Very common (10% or more): GI disorders (up to 44%), dry mouth (up to 20%), abdominal pain (up to 15%)
Common (1% to 10%): Dyspepsia, nausea, vomiting[Ref]

Metabolic

Very common (10% or more): Metabolism/nutrition disorders (up to 34%), decreased appetite (up to 30%)
Common (1% to 10%): Anorexia
Frequency not reported: Weight loss during prolonged therapy[Ref]

Respiratory

Very common (10% or more): Respiratory/thoracic/mediastinal disorders (up to 16%)
Common (1% to 10%): Nasal congestion, pharyngolaryngeal pain[Ref]

Dermatologic

Common (1% to 10%): Pruritus
Frequency not reported: Scalp hair loss (reported by patients taking methylphenidate)[Ref]

Other

Common (1% to 10%): Fever[Ref]

Genitourinary

Frequency not reported: Priapism (reported by patients taking methylphenidate)

Hematologic

Frequency not reported: Leukopenia and/or anemia (reported by patients taking methylphenidate)[Ref]

Hepatic

Frequency not reported: Abnormal liver function (ranging from transaminase elevation to hepatic coma; reported by patients taking methylphenidate)[Ref]

General

Nervousness and insomnia are the most common adverse reactions reported with other methylphenidate products. In children, the following adverse reactions may occur more frequently: loss of appetite, abdominal pain, weight loss during prolonged therapy, insomnia, and tachycardia.

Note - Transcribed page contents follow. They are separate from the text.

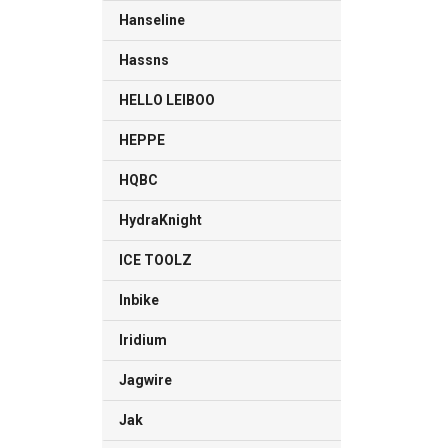
Hanseline
Hassns
HELLO LEIBOO
HEPPE
HQBC
HydraKnight
ICE TOOLZ
Inbike
Iridium
Jagwire
Jak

Some side effects of Focalin XR may not be reported. Always consult your doctor or healthcare specialist for medical advice. You may also report side effects to the FDA.

Avoid taking dexmethylphenidate in the evening because it may cause sleep problems (insomnia).

This medication may cause blurred vision and may impair your thinking or reactions. Be careful if you drive or do anything that requires you to be alert and able to see clearly.